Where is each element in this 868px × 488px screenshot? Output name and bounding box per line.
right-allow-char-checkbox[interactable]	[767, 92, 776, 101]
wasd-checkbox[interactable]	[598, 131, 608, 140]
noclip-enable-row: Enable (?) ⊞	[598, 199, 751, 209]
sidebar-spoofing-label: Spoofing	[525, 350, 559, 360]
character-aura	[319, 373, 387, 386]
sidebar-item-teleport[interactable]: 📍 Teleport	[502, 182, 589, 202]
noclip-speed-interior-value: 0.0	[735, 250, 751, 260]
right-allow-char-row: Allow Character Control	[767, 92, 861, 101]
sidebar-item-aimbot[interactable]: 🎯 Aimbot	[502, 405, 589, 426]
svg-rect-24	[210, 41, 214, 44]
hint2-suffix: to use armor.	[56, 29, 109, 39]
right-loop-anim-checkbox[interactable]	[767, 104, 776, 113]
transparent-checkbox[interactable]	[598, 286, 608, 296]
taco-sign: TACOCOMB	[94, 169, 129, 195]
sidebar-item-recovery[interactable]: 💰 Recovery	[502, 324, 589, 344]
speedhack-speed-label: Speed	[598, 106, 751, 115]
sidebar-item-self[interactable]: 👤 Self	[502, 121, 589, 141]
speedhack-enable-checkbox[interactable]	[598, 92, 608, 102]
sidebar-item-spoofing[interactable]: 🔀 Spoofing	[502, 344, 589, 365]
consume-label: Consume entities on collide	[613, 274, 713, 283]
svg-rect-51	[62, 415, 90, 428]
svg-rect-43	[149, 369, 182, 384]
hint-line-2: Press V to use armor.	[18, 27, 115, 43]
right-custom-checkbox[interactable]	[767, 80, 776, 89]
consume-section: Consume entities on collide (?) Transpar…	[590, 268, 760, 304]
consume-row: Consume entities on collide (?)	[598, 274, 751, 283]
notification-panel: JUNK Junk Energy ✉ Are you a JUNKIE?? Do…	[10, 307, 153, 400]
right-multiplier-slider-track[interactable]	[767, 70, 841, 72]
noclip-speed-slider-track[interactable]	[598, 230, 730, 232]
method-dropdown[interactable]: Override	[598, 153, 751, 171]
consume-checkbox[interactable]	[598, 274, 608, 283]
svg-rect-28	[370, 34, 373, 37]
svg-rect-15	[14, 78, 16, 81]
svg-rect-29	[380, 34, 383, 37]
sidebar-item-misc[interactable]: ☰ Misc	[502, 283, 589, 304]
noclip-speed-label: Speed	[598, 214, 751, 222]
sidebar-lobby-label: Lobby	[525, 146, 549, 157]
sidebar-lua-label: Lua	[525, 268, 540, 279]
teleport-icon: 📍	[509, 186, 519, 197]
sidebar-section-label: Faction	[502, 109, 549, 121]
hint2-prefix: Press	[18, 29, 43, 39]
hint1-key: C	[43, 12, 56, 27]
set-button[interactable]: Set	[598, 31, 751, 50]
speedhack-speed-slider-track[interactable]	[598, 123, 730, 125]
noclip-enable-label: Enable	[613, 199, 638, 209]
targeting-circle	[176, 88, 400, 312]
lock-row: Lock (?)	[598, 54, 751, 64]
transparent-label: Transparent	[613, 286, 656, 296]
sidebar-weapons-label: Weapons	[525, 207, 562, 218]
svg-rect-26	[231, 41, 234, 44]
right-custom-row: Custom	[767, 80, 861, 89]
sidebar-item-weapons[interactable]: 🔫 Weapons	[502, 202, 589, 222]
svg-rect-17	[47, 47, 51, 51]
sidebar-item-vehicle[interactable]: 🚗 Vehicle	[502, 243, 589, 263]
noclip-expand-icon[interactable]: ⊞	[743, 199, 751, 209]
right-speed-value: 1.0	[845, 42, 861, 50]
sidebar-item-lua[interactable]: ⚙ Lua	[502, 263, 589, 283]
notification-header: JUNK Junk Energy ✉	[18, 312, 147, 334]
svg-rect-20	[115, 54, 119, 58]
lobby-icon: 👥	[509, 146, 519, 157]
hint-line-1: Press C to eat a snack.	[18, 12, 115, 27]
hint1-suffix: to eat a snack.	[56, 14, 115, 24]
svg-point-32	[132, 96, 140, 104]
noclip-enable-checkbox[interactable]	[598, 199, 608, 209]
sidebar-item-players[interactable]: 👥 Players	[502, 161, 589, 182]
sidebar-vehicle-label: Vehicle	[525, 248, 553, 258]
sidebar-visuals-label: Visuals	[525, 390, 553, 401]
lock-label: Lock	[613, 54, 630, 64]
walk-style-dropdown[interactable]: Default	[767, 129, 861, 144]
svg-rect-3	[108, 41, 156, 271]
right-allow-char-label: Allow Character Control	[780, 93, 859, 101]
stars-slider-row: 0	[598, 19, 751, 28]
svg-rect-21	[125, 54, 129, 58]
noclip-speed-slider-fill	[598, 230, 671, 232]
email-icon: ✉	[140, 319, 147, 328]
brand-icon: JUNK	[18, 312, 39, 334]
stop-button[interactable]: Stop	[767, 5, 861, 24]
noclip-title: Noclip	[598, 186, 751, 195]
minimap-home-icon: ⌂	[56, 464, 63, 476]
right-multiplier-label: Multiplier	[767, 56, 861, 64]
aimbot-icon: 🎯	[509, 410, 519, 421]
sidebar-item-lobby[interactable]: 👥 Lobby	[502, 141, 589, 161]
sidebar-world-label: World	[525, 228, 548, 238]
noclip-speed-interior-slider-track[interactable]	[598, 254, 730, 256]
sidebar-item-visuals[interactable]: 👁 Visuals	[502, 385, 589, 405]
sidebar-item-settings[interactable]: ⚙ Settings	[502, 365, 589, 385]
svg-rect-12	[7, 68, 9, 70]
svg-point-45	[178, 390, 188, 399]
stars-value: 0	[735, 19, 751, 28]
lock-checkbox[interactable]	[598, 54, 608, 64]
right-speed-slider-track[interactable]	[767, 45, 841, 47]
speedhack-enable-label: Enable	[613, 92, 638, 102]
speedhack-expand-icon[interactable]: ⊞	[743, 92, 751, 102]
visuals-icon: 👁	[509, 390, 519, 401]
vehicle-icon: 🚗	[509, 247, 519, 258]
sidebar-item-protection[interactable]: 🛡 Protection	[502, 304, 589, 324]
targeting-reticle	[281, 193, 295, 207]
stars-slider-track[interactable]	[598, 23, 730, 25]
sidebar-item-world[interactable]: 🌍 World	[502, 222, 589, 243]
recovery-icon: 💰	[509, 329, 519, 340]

+---+

WORK REQUEST:
Look through the listing above and copy each line where the string "aimbot" occurs.

ANSWER BOX:
sidebar-item-aimbot[interactable]: 🎯 Aimbot	[502, 405, 589, 426]
aimbot-icon: 🎯	[509, 410, 519, 421]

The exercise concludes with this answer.